_MATERIAL PROVIDED:_

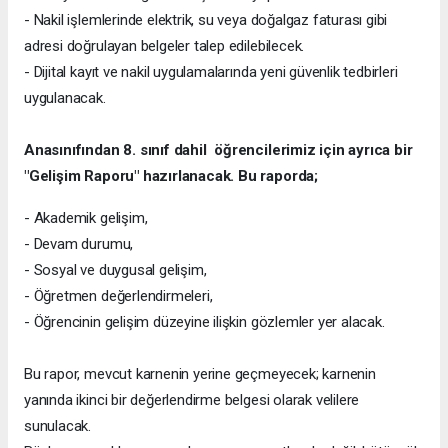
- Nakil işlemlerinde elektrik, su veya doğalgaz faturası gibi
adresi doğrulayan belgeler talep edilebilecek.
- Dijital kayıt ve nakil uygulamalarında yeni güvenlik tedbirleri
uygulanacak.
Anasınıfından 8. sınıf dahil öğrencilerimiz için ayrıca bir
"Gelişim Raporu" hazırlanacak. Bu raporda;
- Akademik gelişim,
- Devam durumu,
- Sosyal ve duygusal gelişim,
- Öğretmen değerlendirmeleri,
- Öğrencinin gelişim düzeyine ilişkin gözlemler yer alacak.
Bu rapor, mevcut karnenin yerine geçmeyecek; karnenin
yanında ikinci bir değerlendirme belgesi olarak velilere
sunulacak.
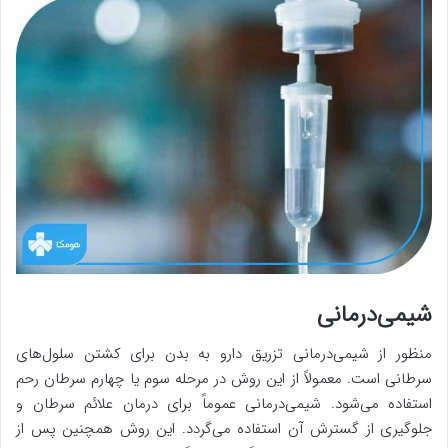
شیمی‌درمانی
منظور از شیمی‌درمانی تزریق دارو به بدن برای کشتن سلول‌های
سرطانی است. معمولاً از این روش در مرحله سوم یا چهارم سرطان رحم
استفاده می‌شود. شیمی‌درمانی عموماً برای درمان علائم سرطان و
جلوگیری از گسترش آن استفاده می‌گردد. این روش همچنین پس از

...

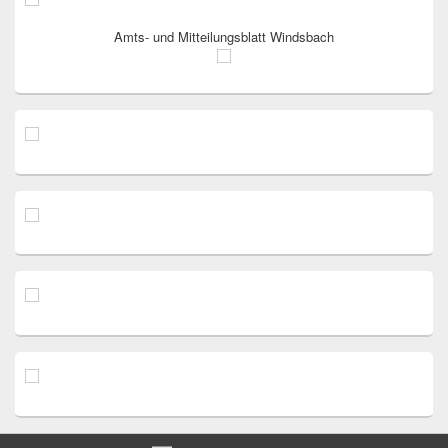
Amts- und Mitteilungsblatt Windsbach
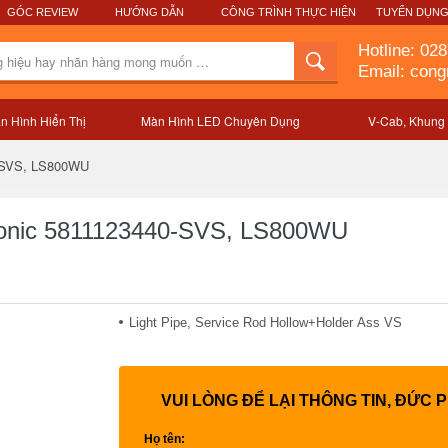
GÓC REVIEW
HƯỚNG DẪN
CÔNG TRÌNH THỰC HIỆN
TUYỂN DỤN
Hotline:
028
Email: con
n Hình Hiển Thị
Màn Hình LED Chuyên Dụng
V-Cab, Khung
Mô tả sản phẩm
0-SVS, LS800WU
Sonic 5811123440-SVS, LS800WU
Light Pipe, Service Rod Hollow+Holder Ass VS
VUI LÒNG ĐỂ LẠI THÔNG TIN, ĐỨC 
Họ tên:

==

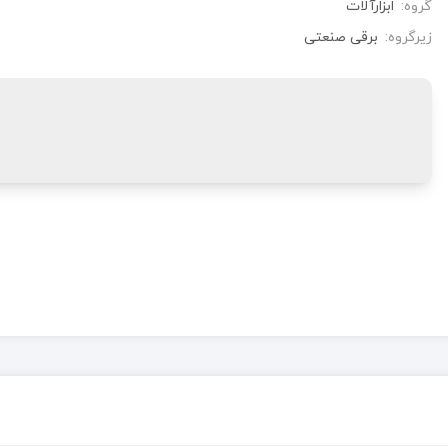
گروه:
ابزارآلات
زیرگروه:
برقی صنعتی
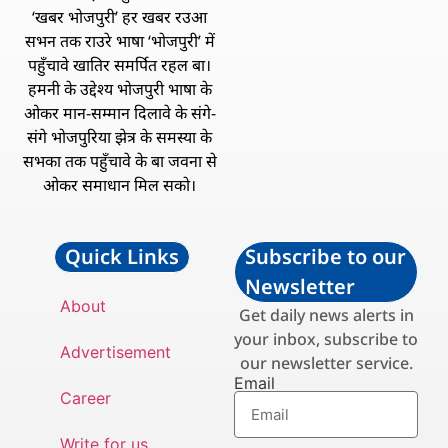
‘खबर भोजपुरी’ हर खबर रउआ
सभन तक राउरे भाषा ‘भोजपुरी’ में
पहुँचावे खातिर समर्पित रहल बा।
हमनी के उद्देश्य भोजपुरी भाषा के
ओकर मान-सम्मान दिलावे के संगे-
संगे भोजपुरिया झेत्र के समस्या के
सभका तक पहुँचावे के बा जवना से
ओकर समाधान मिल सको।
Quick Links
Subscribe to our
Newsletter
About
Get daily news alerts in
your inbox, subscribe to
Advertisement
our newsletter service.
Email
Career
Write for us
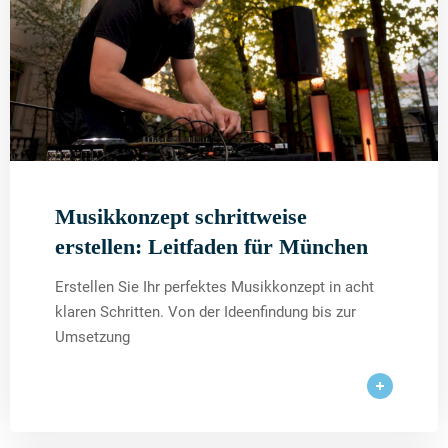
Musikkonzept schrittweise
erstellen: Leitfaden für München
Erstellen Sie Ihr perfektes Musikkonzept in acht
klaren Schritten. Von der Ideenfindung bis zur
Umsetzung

_YOUR TASK:_
I would like you to report every line in the listing above that contains "استفاده".

_EXERCISE SOLUTION:_
استفاده می‌شود. شیمی‌درمانی عموماً برای درمان علائم سرطان و
جلوگیری از گسترش آن استفاده می‌گردد. این روش همچنین پس از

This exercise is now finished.